Allah tidak menyebutkan doa yang lebih panjang dari ayat tersebut kepada hambaNya di tempat manapun (al-Qur`an).

Saya berkata, dan doa semisalnya adalah Firman Allah Ta’ala, dalam surat Ibrahim ,

وَإِذْ قَالَ إِبْرَاهِيمُ رَبِّ اجْعَلْ هَذَا الْبَلَدَ ءَامِنًا وَاجْنُبْنِي وَبَنِيَّ أَن نَّعْبُدَ اْلأَصْنَامَ

“Dan (ingatlah), ketika Ibrahim berkata,’Ya Rabbku, jadikanlah negeri ini (Makkah), negeri yang aman dan jauhkanlah aku beserta anak cucuku dari menyembah berhala-berhala’.” (Ibrahim: 35).

Saya berkata, dan pendapat yang terpilih yang dipegang oleh jumhur (mayoritas) ulama, bahwa tidak ada larangan dalam hal tersebut. Dan tidak dibenci penambahan lebih dari tujuh kata, bahkan memperbanyak doa adalah sunnah secara mutlak.

Keenam, merendahkan diri, khusyu’ dan cemas dalam doa. Allah Ta’ala berfirman,

إِنَّهُمْ كَانُوا يُسَارِعُونَ فِي الْخَيْرَاتِ وَيَدْعُونَنَا رَغَبًا وَرَهَباًوَكَانُوا لَنَاخَاشِعِينَ

“Sesungguhnya mereka adalah orang-orang yang selalu bersegera dalam (mengerjakan) perbuatan-perbuatan yang baik, dan mereka berdoa kepada Kami dengan harap dan cemas. Dan mereka adalah orang-orang yang khusyu’ kepada Kami.” (Al-Anbiya`: 90)

Dan Allah Subhanahu wa Ta`ala juga berfirman,

ادْعُوا رَبَّكُمْ تَضَرُّعًا وَخُفْيَةً

“Berdoalah kepada Rabbmu dengan merendahkan diri dan suara yang lembut.” (Al-A’raf: 55)

Ketujuh, hendaklah memastikan permintaan dan yakin akan dikabulkan serta pengharapannya benar dan jujur dalam doanya. Dalil-dalil hal tersebut sangat banyak lagi masyhur. Sufyan bin Uyainah rahimahullah (Dia adalah seorang imam, hafizh pada zamannya, syaikhul Islam, Abu Muhammad al-Hilali al-Kufi kemudian al-Makki. Dia dilahirkan di Kufah 107 H dan meninggal 198 H. Biografinya tercantum dalam Thabaqat Ibnu Sa’ad 5/333, Siyar A’lam an-Nubala` 8/454.) berkata, “Janganlah sesuatu yang diketahui seorang hamba dari dirinya menghalanginya untuk berdoa, karena Allah Subhanahu waTa`ala mengabulkan permintaan makhluk yang paling jahat (dan terburuk), yaitu Iblis ketika dia berdoa, ‘Wahai Rabbku, tangguhkanlah waktu kepadaku sampai aku dibangkitkan.’ Allah menjawab, ‘Sesungguhnya kamu termasuk yang diberi waktu tangguh’.”
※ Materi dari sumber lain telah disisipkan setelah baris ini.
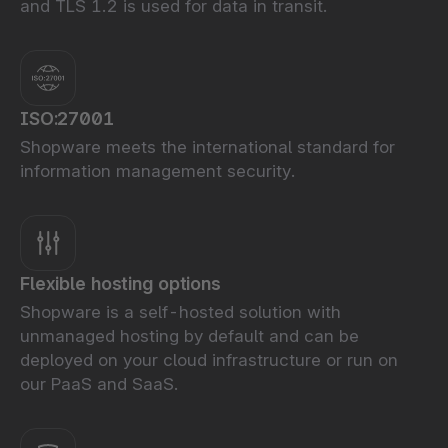
and TLS 1.2 is used for data in transit.
ISO:27001
Shopware meets the international standard for
information management security.
Flexible hosting options
Shopware is a self-hosted solution with
unmanaged hosting by default and can be
deployed on your cloud infrastructure or run on
our PaaS and SaaS.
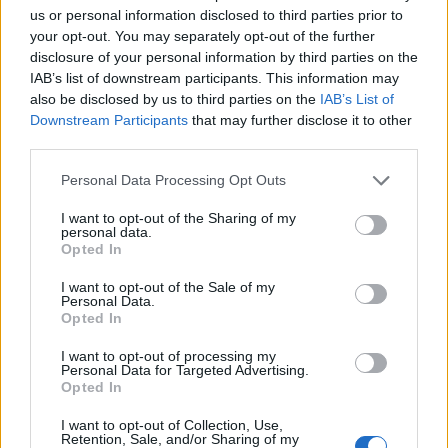
us or personal information disclosed to third parties prior to
your opt-out. You may separately opt-out of the further
ΚΥΠΡΙΑΚΟ: ΠΟΡΕΙΑ
ΚΥΠΡΙΑΚΟ: ΠΟΡΕΙΑ
disclosure of your personal information by third parties on the
προς ΤΟΝ ΓΚΡΕΜΟ
προς ΤΟΝ ΓΚΡΕΜΟ
IAB’s list of downstream participants. This information may
Επ.10
Επ.09
also be disclosed by us to third parties on the
IAB’s List of
Downstream Participants
that may further disclose it to other
third parties.
Personal Data Processing Opt Outs
I want to opt-out of the Sharing of my
personal data.
Opted In
I want to opt-out of the Sale of my
Personal Data.
Opted In
I want to opt-out of processing my
Personal Data for Targeted Advertising.
Opted In
ΚΥΠΡΙΑΚΟ: ΠΟΡΕΙΑ προς ΤΟΝ ΓΚΡΕΜΟ Επ.07
I want to opt-out of Collection, Use,
Retention, Sale, and/or Sharing of my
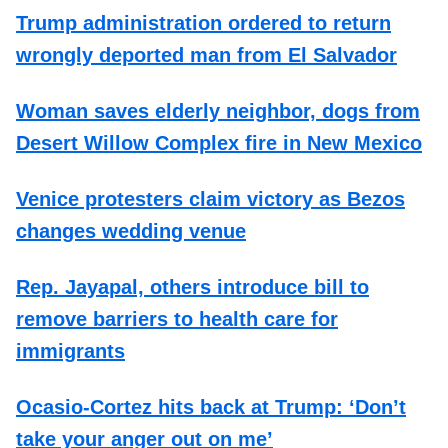
Trump administration ordered to return
wrongly deported man from El Salvador
Woman saves elderly neighbor, dogs from
Desert Willow Complex fire in New Mexico
Venice protesters claim victory as Bezos
changes wedding venue
Rep. Jayapal, others introduce bill to
remove barriers to health care for
immigrants
Ocasio-Cortez hits back at Trump: ‘Don’t
take your anger out on me’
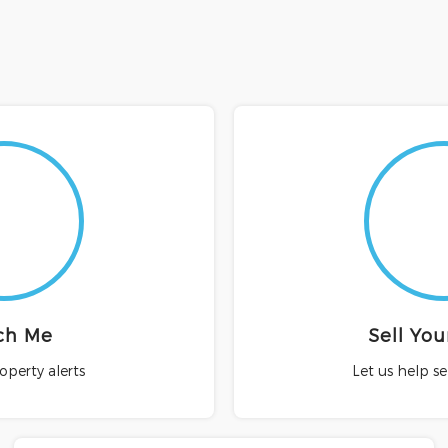
ch Me
Sell Yo
roperty alerts
Let us help s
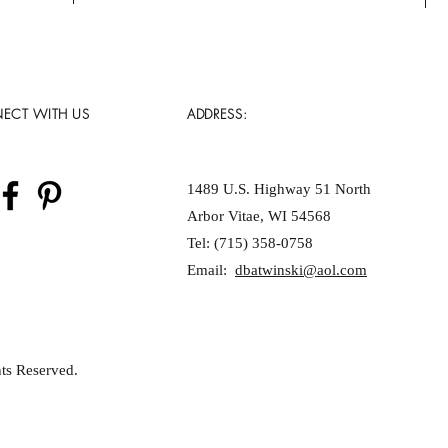
ECT WITH US
ADDRESS:
1489 U.S. Highway 51 North
Arbor Vitae, WI 54568
Tel: (715) 358-0758
Email:
dbatwinski@aol.com
ts Reserved.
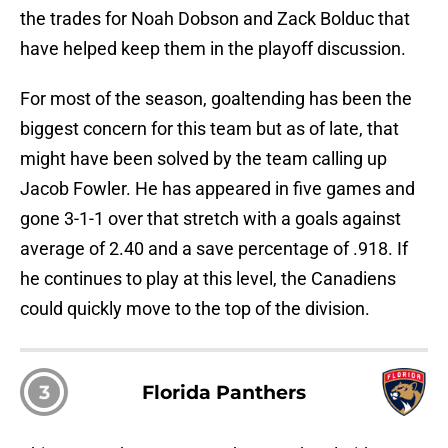
the trades for Noah Dobson and Zack Bolduc that
have helped keep them in the playoff discussion.
For most of the season, goaltending has been the
biggest concern for this team but as of late, that
might have been solved by the team calling up
Jacob Fowler. He has appeared in five games and
gone 3-1-1 over that stretch with a goals against
average of 2.40 and a save percentage of .918. If
he continues to play at this level, the Canadiens
could quickly move to the top of the division.
3
Florida Panthers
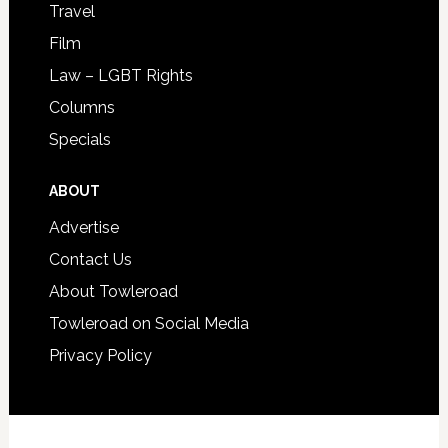
Travel
Film
Law – LGBT Rights
Columns
Specials
ABOUT
Advertise
Contact Us
About Towleroad
Towleroad on Social Media
Privacy Policy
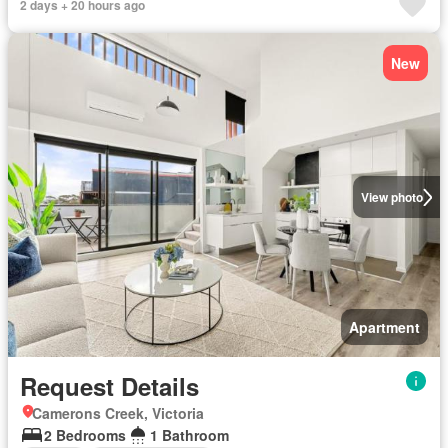
2 days + 20 hours ago
New
View photo
Apartment
Request Details
Camerons Creek, Victoria
2 Bedrooms
1 Bathroom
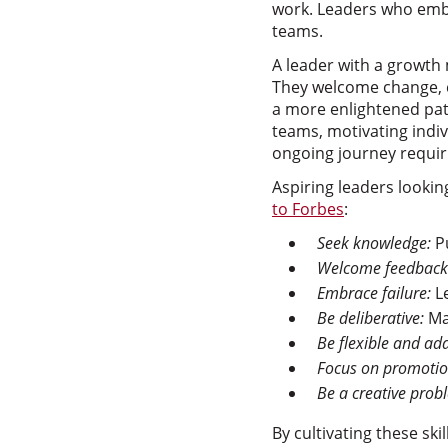
work. Leaders who embr
teams.
A leader with a growth
They welcome change, c
a more enlightened path
teams, motivating indiv
ongoing journey requiri
Aspiring leaders lookin
to Forbes
:
Seek knowledge:
Pu
Welcome feedback
Embrace failure:
Le
Be deliberative:
Mak
Be flexible and ad
Focus on promotio
Be a creative prob
By cultivating these sk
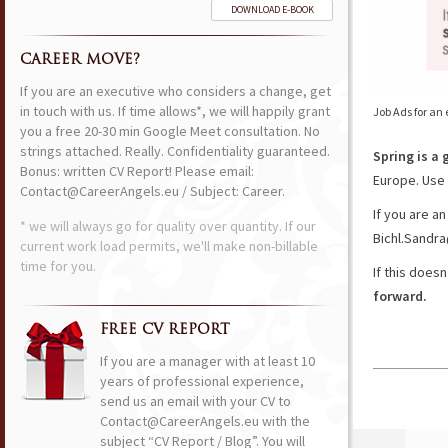
DOWNLOAD E-BOOK
CAREER MOVE?
If you are an executive who considers a change, get
in touch with us. If time allows*, we will happily grant
Job Ads for an
you a free 20-30 min Google Meet consultation. No
strings attached. Really. Confidentiality guaranteed.
Spring is a 
Bonus: written CV Report! Please email:
Europe. Use 
Contact@CareerAngels.eu / Subject: Career.
If you are a
* we will always go for quality over quantity. If our
Bichl.Sandra
current work load permits, we'll make non-billable
time for you.
If this does
forward.
FREE CV REPORT
If you are a manager with at least 10
years of professional experience,
send us an email with your CV to
Contact@CareerAngels.eu with the
subject “CV Report / Blog”. You will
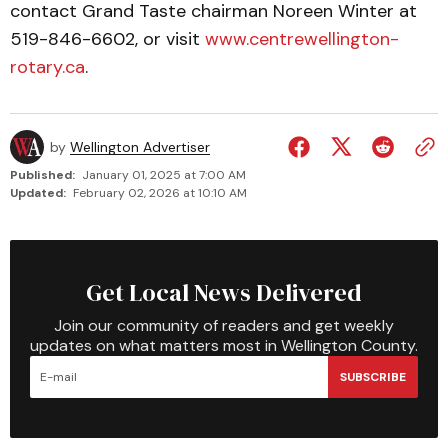
contact Grand Taste chairman Noreen Winter at
519-846-6602, or visit
www.centrewell­ington­
rotary.ca
.
by
Wellington Advertiser
Published:
January 01, 2025 at 7:00 AM
Updated:
February 02, 2026 at 10:10 AM
Get Local News Delivered
Join our community of readers and get weekly
updates on what matters most in Wellington County.
SUBSCRIBE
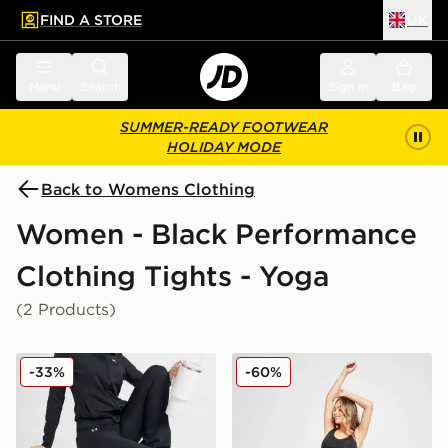
FIND A STORE
UK
 to main content
Skip footer
Menu
Search
Sign in
Bag
SUMMER-READY FOOTWEAR
HOLIDAY MODE
Back to Womens Clothing
Women - Black Performance
Clothing Tights - Yoga
(2 Products)
Under Armour Motion Flared Leggings
Pink Soda Sport Maternity
-33%
-60%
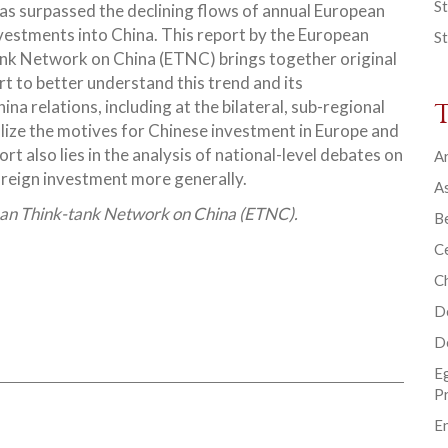
St
as surpassed the declining flows of annual European
nvestments into China. This report by the European
St
nk Network on China (ETNC) brings together original
rt to better understand this trend and its
a relations, including at the bilateral, sub-regional
ualize the motives for Chinese investment in Europe and
ort also lies in the analysis of national-level debates on
Ar
oreign investment more generally.
As
ean Think-tank Network on China (ETNC).
B
Ce
C
D
D
E
P
En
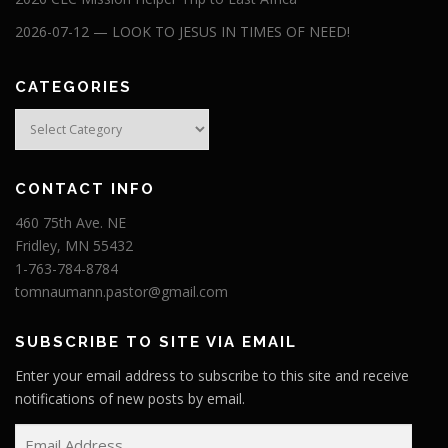
2026-07-12 — LOOK TO JESUS IN TIMES OF NEED!
CATEGORIES
Categories
CONTACT INFO
460 75th Ave. NE
Fridley, MN 55432
1-763-784-8784
tomnaumann.pastor@gmail.com
SUBSCRIBE TO SITE VIA EMAIL
Enter your email address to subscribe to this site and receive
notifications of new posts by email.
E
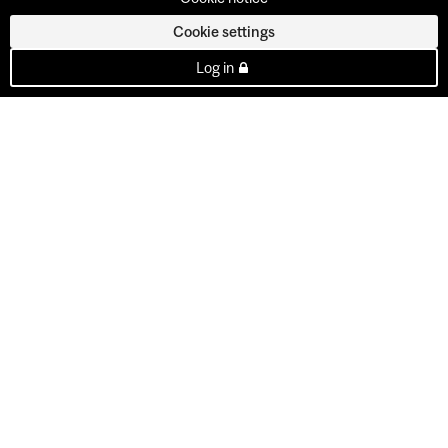
Cookie settings
Log in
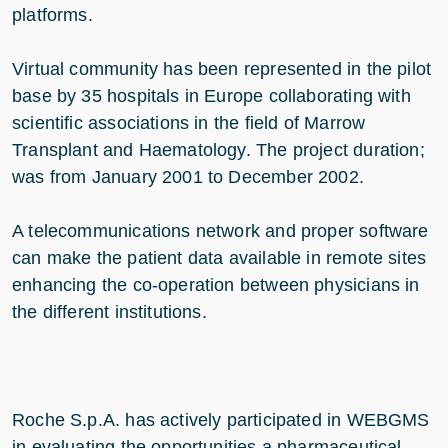
platforms.
Virtual community has been represented in the pilot
base by 35 hospitals in Europe collaborating with
scientific associations in the field of Marrow
Transplant and Haematology. The project duration;
was from January 2001 to December 2002.
A telecommunications network and proper software
can make the patient data available in remote sites
enhancing the co-operation between physicians in
the different institutions.
Roche S.p.A. has actively participated in WEBGMS
in evaluating the opportunities a pharmaceutical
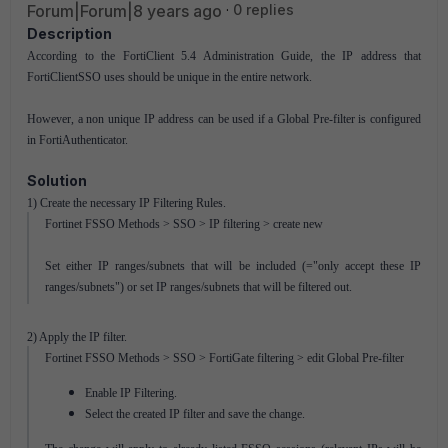
Forum|Forum|8 years ago
0 replies
Description
According to the FortiClient 5.4 Administration Guide, the IP address that
FortiClientSSO uses should be unique in the entire network.
However, a non unique IP address can be used if a Global Pre-filter is configured
in FortiAuthenticator.
Solution
1) Create the necessary IP Filtering Rules.
Fortinet FSSO Methods > SSO > IP filtering > create new
Set either IP ranges/subnets that will be included (="only accept these IP
ranges/subnets") or set IP ranges/subnets that will be filtered out.
2) Apply the IP filter.
Fortinet FSSO Methods > SSO > FortiGate filtering > edit Global Pre-filter
Enable IP Filtering.
Select the created IP filter and save the change.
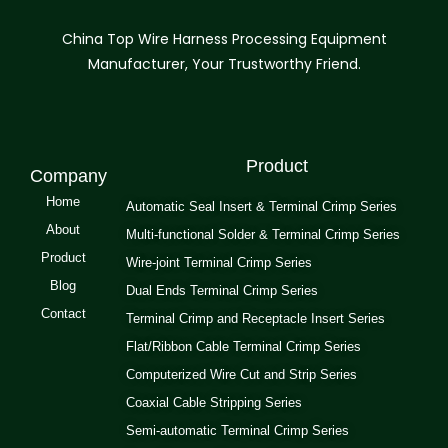
China Top Wire Harness Processing Equipment
Manufacturer, Your Trustworthy Friend.
Product
Company
Home
Automatic Seal Insert & Terminal Crimp Series
About
Multi-functional Solder & Terminal Crimp Series
Product
Wire-joint Terminal Crimp Series
Blog
Dual Ends Terminal Crimp Series
Contact
Terminal Crimp and Receptacle Insert Series
Flat/Ribbon Cable Terminal Crimp Series
Computerized Wire Cut and Strip Series
Coaxial Cable Stripping Series
Semi-automatic Terminal Crimp Series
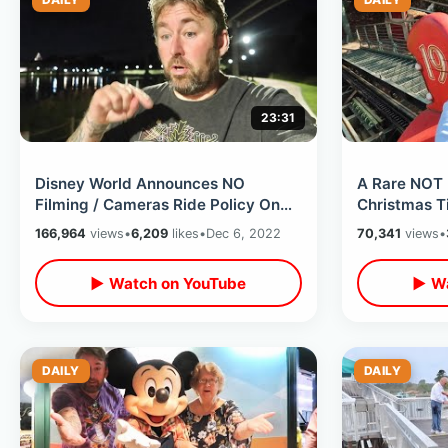
23:31
Disney World Announces NO
A Rare NOT 
Filming / Cameras Ride Policy On
Christmas T
Space Mountain - Walt Disney
- Riding Coa
166,964
views
•
6,209
likes
•
Dec 6, 2022
70,341
views
•
Birthday Fun
Overlay
▶ Watch on YouTube
▶ Wa
DAILY
DAILY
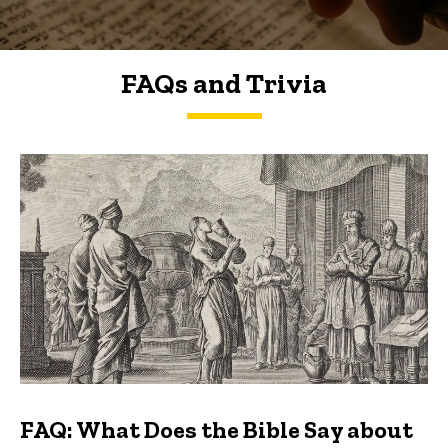
FAQs and Trivia
FAQs and Trivia
FAQ: What Does the Bible Say about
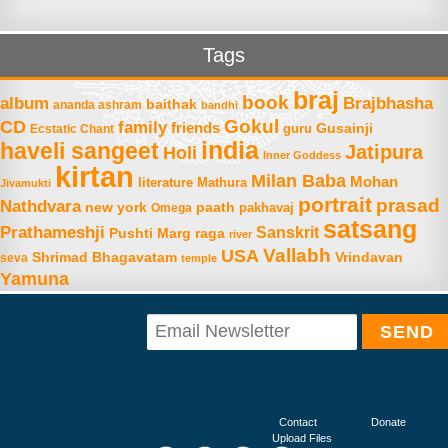
Tags
braj
book
album
Brajbhasha
baithak
ananda ashram
bandhi
Gokul
CD
family
friends
Gusainji
Ecstatic Chant
guru
india
haveli sangeet
Jatipura
Holi
Inner Goddess
kirtan
Milan Baba
Mohan
literature
Mathura
Jivamukti
portrait
prasad
Nathdvara
new york
paath
Omega
pakhavaj
satsang
Prathameshji
Sanskrit
raga
Pushti Marg
river
Vallabh
USA
Shrimad Bhagavatam
Vrindavan
seva
temple
Yamuna
Contact
Donate
Upload Files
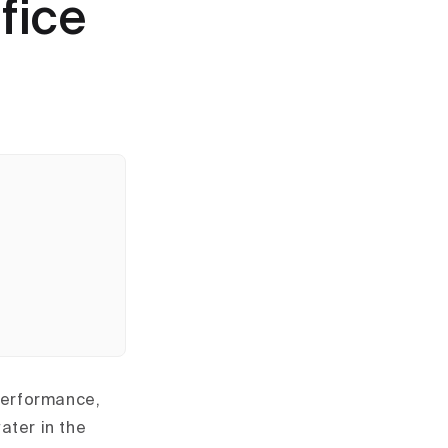
fice
 performance,
ater in the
Kedelapan, Dalam berdoa, hendaklah meminta dengan memelas dan mengulanginya tiga kali dan janganlah meminta pengabulannya ditunda.

Kesembilan, hendaklah membuka doa dengan dzikir kepada Allah. Saya berkata, Dan dengan shalawat kepada Rasulullah Shallallahu ‘alaihi wasallam setelah pujian kepada Allah dan sanjungan kepadaNya, dan menutupnya juga dengan semua ucapan tersebut.

Kesepuluh, dan ini yang paling penting dan merupakan pokok dikabulkannya doa, yaitu taubat, mengembalikan hak yang telah diambil secara zhalim kepada pemiliknya, dan menghadapkan (diri dan hati) kepada Allah s Subhanahu waTa`ala. Demikian (kata) al-Ghazali.

Sumber : Ensiklopedia Dzikir Dan Do’a, Imam Nawawi, Pustaka Sahifa Jakarta.